The programmatic advertising industry is transitioning from a cookie-based era to what could become the age of the clean room. Managing that transition isn’t so easy, though. Publishers are already feeling a little overwhelmed, and marketers are similarly beside themselves at the prospect of picking out where to plug their first-party data.
In a fireside chat during the Digiday Programmatic Marketing Summit in Palm Springs, Calif., on May 5, Omnicom Media Group svp of investment and activation analytics Marc Rossen simplified the situation a bit: “It’s been, in a simple way, around bringing data together in a privacy-compliant way. But we’ve gotten to a place now where it’s much more complex.”

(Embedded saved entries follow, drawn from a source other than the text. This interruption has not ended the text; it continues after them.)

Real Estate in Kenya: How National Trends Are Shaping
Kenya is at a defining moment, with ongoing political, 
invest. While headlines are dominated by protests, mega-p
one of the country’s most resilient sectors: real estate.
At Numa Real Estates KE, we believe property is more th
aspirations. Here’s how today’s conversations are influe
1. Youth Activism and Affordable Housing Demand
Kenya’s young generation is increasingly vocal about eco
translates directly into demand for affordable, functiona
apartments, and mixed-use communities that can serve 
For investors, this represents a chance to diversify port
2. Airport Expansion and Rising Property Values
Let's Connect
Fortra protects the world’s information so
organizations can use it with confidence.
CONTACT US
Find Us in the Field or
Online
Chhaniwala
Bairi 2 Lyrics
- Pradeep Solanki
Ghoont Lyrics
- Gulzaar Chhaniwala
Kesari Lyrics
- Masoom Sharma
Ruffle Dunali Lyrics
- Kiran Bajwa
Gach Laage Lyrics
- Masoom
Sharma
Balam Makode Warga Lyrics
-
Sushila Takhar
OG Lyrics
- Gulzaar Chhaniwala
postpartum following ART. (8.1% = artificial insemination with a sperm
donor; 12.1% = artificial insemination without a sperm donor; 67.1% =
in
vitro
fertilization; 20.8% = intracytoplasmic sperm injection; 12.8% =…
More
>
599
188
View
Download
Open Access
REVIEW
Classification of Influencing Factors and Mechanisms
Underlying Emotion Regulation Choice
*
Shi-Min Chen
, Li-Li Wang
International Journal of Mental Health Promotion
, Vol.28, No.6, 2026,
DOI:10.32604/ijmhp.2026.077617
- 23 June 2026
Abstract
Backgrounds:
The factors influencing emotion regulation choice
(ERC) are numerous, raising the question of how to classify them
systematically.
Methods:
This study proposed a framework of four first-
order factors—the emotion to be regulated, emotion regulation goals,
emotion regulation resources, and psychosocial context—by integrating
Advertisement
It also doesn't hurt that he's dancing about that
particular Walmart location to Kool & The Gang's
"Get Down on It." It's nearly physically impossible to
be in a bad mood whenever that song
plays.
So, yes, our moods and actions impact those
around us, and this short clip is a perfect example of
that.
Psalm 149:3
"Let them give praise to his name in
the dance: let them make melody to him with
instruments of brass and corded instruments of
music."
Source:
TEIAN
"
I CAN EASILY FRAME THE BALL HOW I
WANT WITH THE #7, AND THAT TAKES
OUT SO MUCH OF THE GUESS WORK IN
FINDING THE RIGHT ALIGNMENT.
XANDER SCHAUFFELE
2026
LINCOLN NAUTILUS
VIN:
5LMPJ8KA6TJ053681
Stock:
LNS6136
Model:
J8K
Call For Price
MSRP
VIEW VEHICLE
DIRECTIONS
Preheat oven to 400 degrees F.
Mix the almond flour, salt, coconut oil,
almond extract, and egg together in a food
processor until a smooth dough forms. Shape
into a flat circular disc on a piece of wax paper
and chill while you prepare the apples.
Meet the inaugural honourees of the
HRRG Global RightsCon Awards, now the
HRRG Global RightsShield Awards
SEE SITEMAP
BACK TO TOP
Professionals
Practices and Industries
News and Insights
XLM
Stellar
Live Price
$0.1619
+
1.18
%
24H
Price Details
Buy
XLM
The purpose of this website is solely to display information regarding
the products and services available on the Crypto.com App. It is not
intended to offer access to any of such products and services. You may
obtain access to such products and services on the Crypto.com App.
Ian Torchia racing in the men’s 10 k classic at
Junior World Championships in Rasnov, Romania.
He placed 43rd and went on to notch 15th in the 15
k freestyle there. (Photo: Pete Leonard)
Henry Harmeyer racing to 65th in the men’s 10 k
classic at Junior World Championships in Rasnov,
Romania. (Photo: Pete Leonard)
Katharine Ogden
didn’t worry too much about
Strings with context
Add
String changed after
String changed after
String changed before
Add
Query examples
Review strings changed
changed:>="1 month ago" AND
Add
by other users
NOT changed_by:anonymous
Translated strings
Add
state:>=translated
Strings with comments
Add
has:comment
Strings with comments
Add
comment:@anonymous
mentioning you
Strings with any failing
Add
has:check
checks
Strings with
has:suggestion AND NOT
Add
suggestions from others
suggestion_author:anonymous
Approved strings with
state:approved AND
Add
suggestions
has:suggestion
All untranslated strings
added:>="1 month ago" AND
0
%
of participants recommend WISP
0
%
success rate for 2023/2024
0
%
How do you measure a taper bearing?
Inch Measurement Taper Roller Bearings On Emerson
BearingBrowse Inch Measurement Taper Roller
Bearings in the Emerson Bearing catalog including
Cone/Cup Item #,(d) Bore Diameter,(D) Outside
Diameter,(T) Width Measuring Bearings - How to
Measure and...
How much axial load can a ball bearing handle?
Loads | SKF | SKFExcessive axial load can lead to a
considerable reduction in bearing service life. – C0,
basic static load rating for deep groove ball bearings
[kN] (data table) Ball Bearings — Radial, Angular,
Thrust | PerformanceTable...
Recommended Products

One example of clean rooms’ complexity is that, while typically associated with first-party data, a marketer is not required to have first-party of its own to use a clean room, according to Rossen. “For an advertiser or brand, in particular, whether you have first-party data at scale or not is really not the question,” he said. “What the question is is how are you bringing yourself today in a capability, in a position to use clean rooms in your ecosystem for media impact management, optimization and really planning and investment insights as well.”
Those use cases will be contingent on publishers and platforms plugging their own first-party data into clean rooms for advertisers to be able to measure and assess their campaigns’ performance. And while some on the sell-side are still sorting out their clean room strategies, others such as Disney, Google, Meta and NBCUniversal have either rolled out or begun testing clean rooms with advertisers and agencies like OMG.
“Every major supply-side publisher is going to be building out their own clean room environment,” Rossen said. Some will rely on clean room providers, such as Habu, InfoSum and Snowflake, which can facilitate some interoperability among publishers’ clean rooms, while others will opt to build their own proprietary clean rooms.
Of course, the widespread rollout of clean room options complicates matters in its own way. Publishers have already complained about the prospect of needing to support all kinds of different clean rooms, and Rossen acknowledged this complexity.
“The challenge is going to become how do we take all these disparate clean rooms — if you have media dollars in a walled garden ecosystem, media dollars in streaming and TV, media dollars in multiple different places — how are you going to bring that all together to look at a consolidated holistic view of your media investment. [This connection among clean rooms] is the next challenge we have to tackle together,” Rossen said.
But doesn’t the idea of connecting data across clean rooms defeat the entire purpose of having these information-safe houses? Nope, said Rossen. “It doesn’t defeat the purpose because it’s about protection of data rights.”
Rossen explained the clean rooms’ function for protecting data in a way that recalled an analogy of a locked metal briefcase handcuffed to a courier’s wrist in order to secure its custody. In that analogy, the clean room would be the briefcase, its contents would be the data and the courier would be the clean room provider.
All analogies are oversimplifications, but this one would seem to hold up once there are standards in place that would enable data stored in one clean room to be shared into another clean room while complying with privacy regulations as well as companies’ own privacy policies. When it comes to clean rooms that level of standardized interoperability appears to be the biggest challenge and complexity of all.
“How do you share data in a more privacy-compliant way without any identity at all through using analytics and algorithmic matching, which is a step above where we are today?” Rossen said. He noted that the IAB Tech Lab’s Privacy Enhancing Technologies working group — of which he’s a member — is working on such standardization. “No clarity on what that’s exactly going to be yet, but that’s the direction we’re heading together.”